== Segment start ==
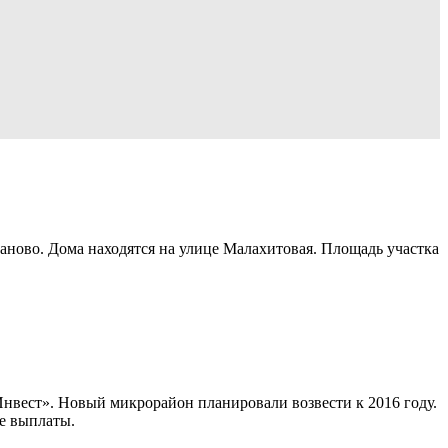
ново. Дома находятся на улице Малахитовая. Площадь участка
нвест». Новый микрорайон планировали возвести к 2016 году.
е выплаты.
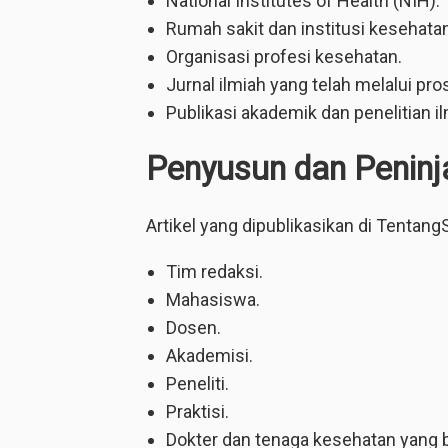
National Institutes of Health (NIH).
Rumah sakit dan institusi kesehata
Organisasi profesi kesehatan.
Jurnal ilmiah yang telah melalui pro
Publikasi akademik dan penelitian i
Penyusun dan Peninj
Artikel yang dipublikasikan di Tentang
Tim redaksi.
Mahasiswa.
Dosen.
Akademisi.
Peneliti.
Praktisi.
Dokter dan tenaga kesehatan yang b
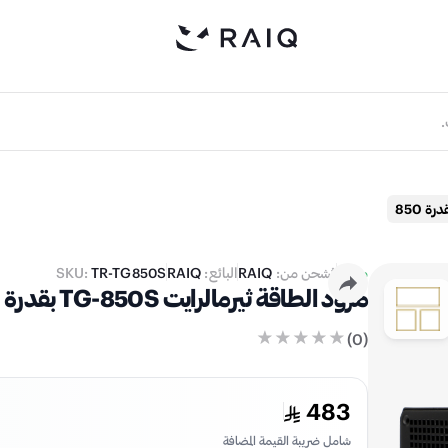
متوفر
يُشحن من:
RAIQ
البائع:
RAIQ
TR-TG850S
SKU:
مزود الطاقة ثيرمالرايت TG-850S بقدرة 850 واط كفاءة 80+ جولد غير معياري - أسود
)
0
(
483
شامل ضريبة القيمة المضافة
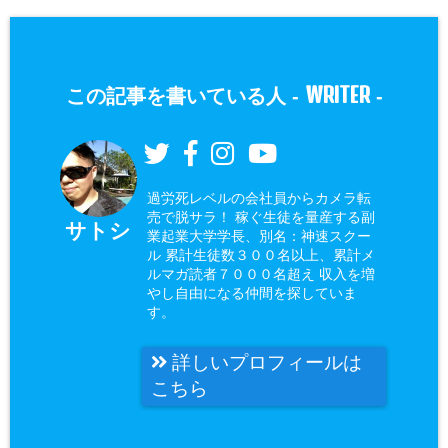
WRITER
この記事を書いている人 -
-
過労死レベルの会社員からカメラ転
売で脱サラ！ 稼ぐ生徒を量産する副
サトシ
業起業大学学長、別名：神速スクー
ル 累計生徒数３００名以上、累計メ
ルマガ読者７０００名超え 収入を増
やし自由になる仲間を探していま
す。
詳しいプロフィールは
こちら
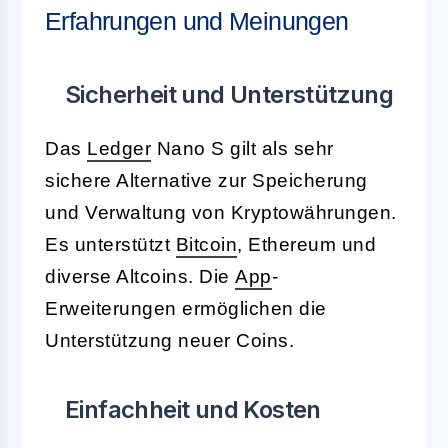
Erfahrungen und Meinungen
Sicherheit und Unterstützung
Das
Ledger
Nano S gilt als sehr
sichere Alternative zur Speicherung
und Verwaltung von Kryptowährungen.
Es unterstützt
Bitcoin
, Ethereum und
diverse Altcoins. Die
App
-
Erweiterungen ermöglichen die
Unterstützung neuer Coins.
Einfachheit und Kosten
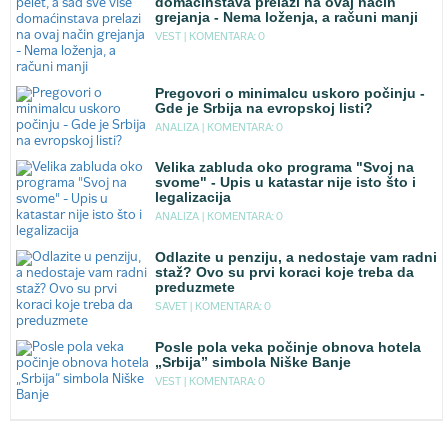
domaćinstava prelazi na ovaj način
grejanja - Nema loženja, a računi manji
VEST |
KOMENTARA: 0
Pregovori o minimalcu uskoro počinju -
Gde je Srbija na evropskoj listi?
ANALIZA |
KOMENTARA: 0
Velika zabluda oko programa "Svoj na
svome" - Upis u katastar nije isto što i
legalizacija
ANALIZA |
KOMENTARA: 0
Odlazite u penziju, a nedostaje vam radni
staž? Ovo su prvi koraci koje treba da
preduzmete
SAVET |
KOMENTARA: 0
Posle pola veka počinje obnova hotela
„Srbija” simbola Niške Banje
VEST |
KOMENTARA: 0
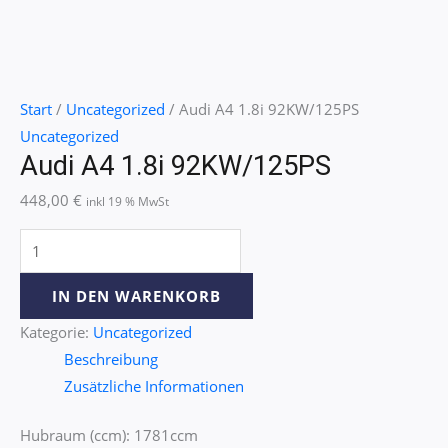
Start
/
Uncategorized
/ Audi A4 1.8i 92KW/125PS
Uncategorized
Audi A4 1.8i 92KW/125PS
448,00
€
inkl 19 % MwSt
IN DEN WARENKORB
Kategorie:
Uncategorized
Beschreibung
Zusätzliche Informationen
Hubraum (ccm): 1781ccm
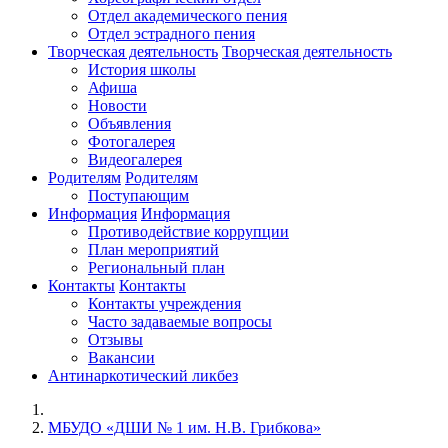
Отдел академического пения
Отдел эстрадного пения
Творческая деятельность
Творческая деятельность
История школы
Афиша
Новости
Объявления
Фотогалерея
Видеогалерея
Родителям
Родителям
Поступающим
Информация
Информация
Противодействие коррупции
План мероприятий
Региональный план
Контакты
Контакты
Контакты учреждения
Часто задаваемые вопросы
Отзывы
Вакансии
Антинаркотический ликбез
МБУДО «ДШИ № 1 им. Н.В. Грибкова»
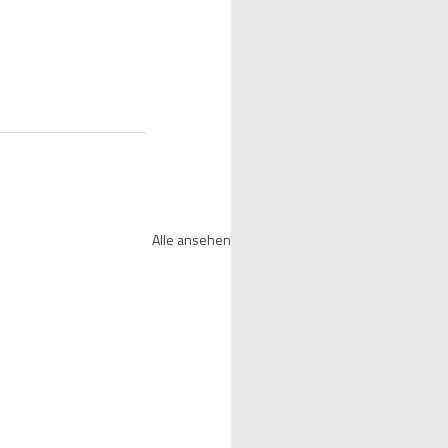
Alle ansehen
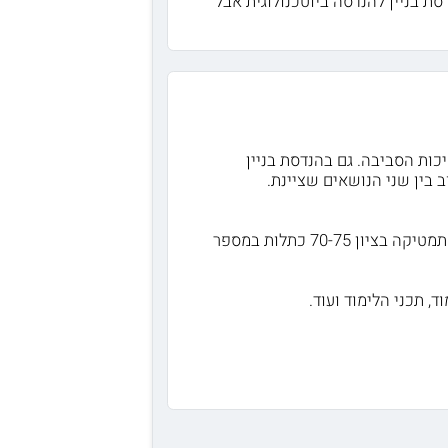
ת בניין להנדסה ביוטכנולוגית אבל
יכות הסביבה. גם בהנדסת בניין
 בין שני הנושאים שציינת.
ללימודים יתקבלו מועמדים עם תעודת בגרות מלאה בציון 80 ומעלה, 4 או 5 יחידות במתמטיקה בציון 70-75 כתלות במספר
 תכני הלימוד ועוד.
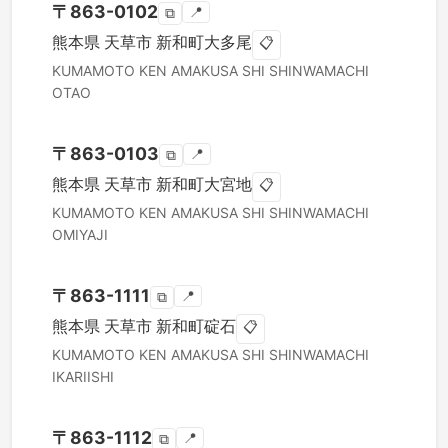
〒
863-0102
📍
⧉
熊本県
天草市
新和町大多尾
📋
KUMAMOTO KEN
AMAKUSA SHI
SHINWAMACHI
OTAO
〒
863-0103
📍
⧉
熊本県
天草市
新和町大宮地
📋
KUMAMOTO KEN
AMAKUSA SHI
SHINWAMACHI
OMIYAJI
〒
863-1111
📍
⧉
熊本県
天草市
新和町碇石
📋
KUMAMOTO KEN
AMAKUSA SHI
SHINWAMACHI
IKARIISHI
〒
863-1112
📍
⧉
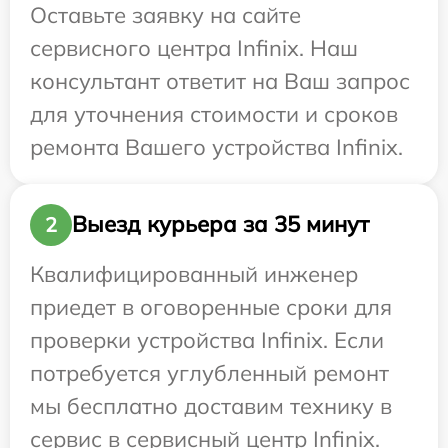
Оставьте заявку на сайте
сервисного центра Infinix. Наш
консультант ответит на Ваш запрос
для уточнения стоимости и сроков
ремонта Вашего устройства Infinix.
Выезд курьера за 35 минут
2
Квалифицированный инженер
приедет в оговоренные сроки для
проверки устройства Infinix. Если
потребуется углубленный ремонт
мы бесплатно доставим технику в
сервис в сервисный центр Infinix.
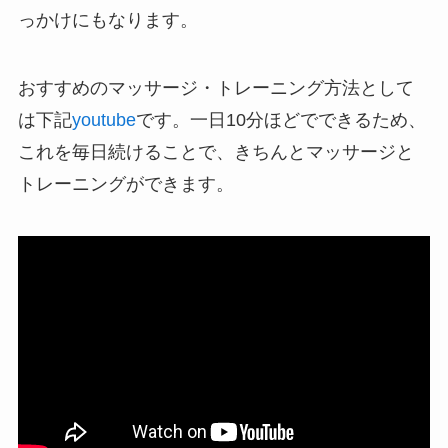
っかけにもなります。
おすすめのマッサージ・トレーニング方法として
は下記
youtube
です。一日10分ほどでできるため、
これを毎日続けることで、きちんとマッサージと
トレーニングができます。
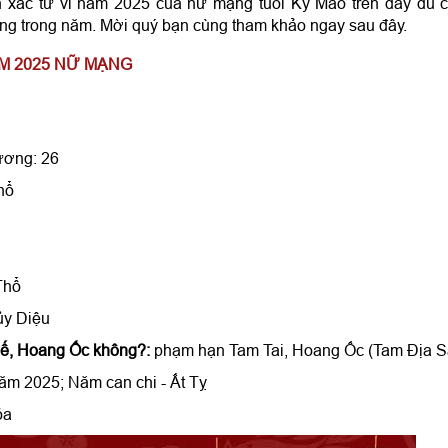
 xác tử vi năm 2025 của nữ mạng tuổi Kỷ Mão trên đầy đủ 
háng trong năm. Mời quý bạn cùng tham khảo ngay sau đây.
M 2025 NỮ MẠNG
ương: 26
hổ
Thổ
ủy Diệu
uế, Hoang Ốc không?:
phạm hạn Tam Tai, Hoang Ốc (Tam Địa S
m 2025; Năm can chi - Ất Tỵ
ỏa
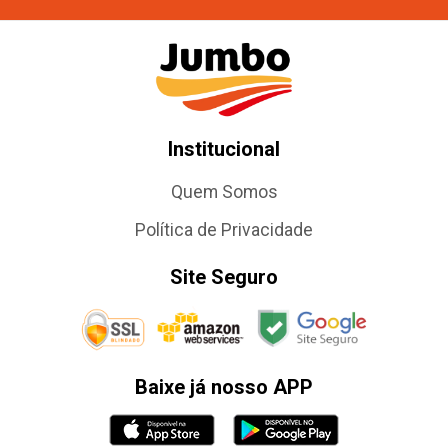
Institucional
Quem Somos
Política de Privacidade
Site Seguro
Baixe já nosso APP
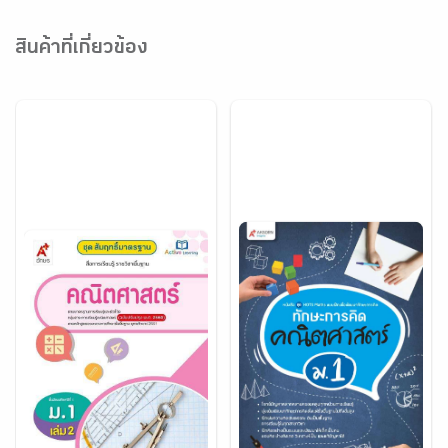
สินค้าที่เกี่ยวข้อง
== Segment end ==
* _What you will do_:
Print every entry exactly as written, without the pictures.

* _Answer area_:
ново. Дома находятся на улице Малахитовая. Площадь участка
нвест». Новый микрорайон планировали возвести к 2016 году.
е выплаты.
National Institutes of Health (NIH).
Rumah sakit dan institusi kesehata
Organisasi profesi kesehatan.
Jurnal ilmiah yang telah melalui pro
Publikasi akademik dan penelitian i
Penyusun dan Peninj
Artikel yang dipublikasikan di Tentang
Tim redaksi.
Mahasiswa.
Dosen.
Akademisi.
Peneliti.
Praktisi.
Dokter dan tenaga kesehatan yang b
متوفر
يُشحن من:
RAIQ
البائع:
RAIQ
TR-TG850S
SKU:
مزود الطاقة ثيرمالرايت TG-850S بقدرة 850 واط كفاءة 80+ جولد غير معياري - أسود
)
0
(
483
شامل ضريبة القيمة المضافة
WRITER
この記事を書いている人 -
-
過労死レベルの会社員からカメラ転
売で脱サラ！ 稼ぐ生徒を量産する副
サトシ
業起業大学学長、別名：神速スクー
ル 累計生徒数３００名以上、累計メ
ルマガ読者７０００名超え 収入を増
やし自由になる仲間を探していま
す。
詳しいプロフィールは
こちら
Erfahrungen und Meinungen
Sicherheit und Unterstützung
Das
Ledger
Nano S gilt als sehr
sichere Alternative zur Speicherung
und Verwaltung von Kryptowährungen.
Es unterstützt
Bitcoin
, Ethereum und
diverse Altcoins. Die
App
-
Erweiterungen ermöglichen die
Unterstützung neuer Coins.
Einfachheit und Kosten
domaćinstava prelazi na ovaj način
grejanja - Nema loženja, a računi manji
VEST |
KOMENTARA: 0
Pregovori o minimalcu uskoro počinju -
Gde je Srbija na evropskoj listi?
ANALIZA |
KOMENTARA: 0
Velika zabluda oko programa "Svoj na
svome" - Upis u katastar nije isto što i
legalizacija
ANALIZA |
KOMENTARA: 0
Odlazite u penziju, a nedostaje vam radni
staž? Ovo su prvi koraci koje treba da
preduzmete
SAVET |
KOMENTARA: 0
Posle pola veka počinje obnova hotela
„Srbija” simbola Niške Banje
VEST |
KOMENTARA: 0
Start
/
Uncategorized
/ Audi A4 1.8i 92KW/125PS
Uncategorized
Audi A4 1.8i 92KW/125PS
448,00
€
inkl 19 % MwSt
IN DEN WARENKORB
Kategorie:
Uncategorized
Beschreibung
Zusätzliche Informationen
Hubraum (ccm): 1781ccm
Отдел академического пения
Отдел эстрадного пения
Творческая деятельность
Творческая деятельность
История школы
Афиша
Новости
Объявления
Фотогалерея
Видеогалерея
Родителям
Родителям
Поступающим
Информация
Информация
Противодействие коррупции
План мероприятий
Региональный план
Контакты
Контакты
Контакты учреждения
Часто задаваемые вопросы
Отзывы
Вакансии
Антинаркотический ликбез
МБУДО «ДШИ № 1 им. Н.В. Грибкова»
Alle ansehen
ת בניין להנדסה ביוטכנולוגית אבל
יכות הסביבה. גם בהנדסת בניין
 בין שני הנושאים שציינת.
ללימודים יתקבלו מועמדים עם תעודת בגרות מלאה בציון 80 ומעלה, 4 או 5 יחידות במתמטיקה בציון 70-75 כתלות במספר
 תכני הלימוד ועוד.
〒
863-0102
📍
⧉
熊本県
天草市
新和町大多尾
📋
KUMAMOTO KEN
AMAKUSA SHI
SHINWAMACHI
OTAO
〒
863-0103
📍
⧉
熊本県
天草市
新和町大宮地
📋
KUMAMOTO KEN
AMAKUSA SHI
SHINWAMACHI
OMIYAJI
〒
863-1111
📍
⧉
熊本県
天草市
新和町碇石
📋
KUMAMOTO KEN
AMAKUSA SHI
SHINWAMACHI
IKARIISHI
〒
863-1112
📍
⧉
Оставьте заявку на сайте
сервисного центра Infinix. Наш
консультант ответит на Ваш запрос
для уточнения стоимости и сроков
ремонта Вашего устройства Infinix.
Выезд курьера за 35 минут
2
Квалифицированный инженер
приедет в оговоренные сроки для
проверки устройства Infinix. Если
потребуется углубленный ремонт
мы бесплатно доставим технику в
сервис в сервисный центр Infinix.
っかけにもなります。
おすすめのマッサージ・トレーニング方法として
は下記
youtube
です。一日10分ほどでできるため、
これを毎日続けることで、きちんとマッサージと
トレーニングができます。
 xác tử vi năm 2025 của nữ mạng tuổi Kỷ Mão trên đầy đủ 
háng trong năm. Mời quý bạn cùng tham khảo ngay sau đây.
M 2025 NỮ MẠNG
ương: 26
hổ
Thổ
ủy Diệu
uế, Hoang Ốc không?:
phạm hạn Tam Tai, Hoang Ốc (Tam Địa S
m 2025; Năm can chi - Ất Tỵ
ỏa
Institucional
Quem Somos
Política de Privacidade
Site Seguro
Baixe já nosso APP
สินค้าที่เกี่ยวข้อง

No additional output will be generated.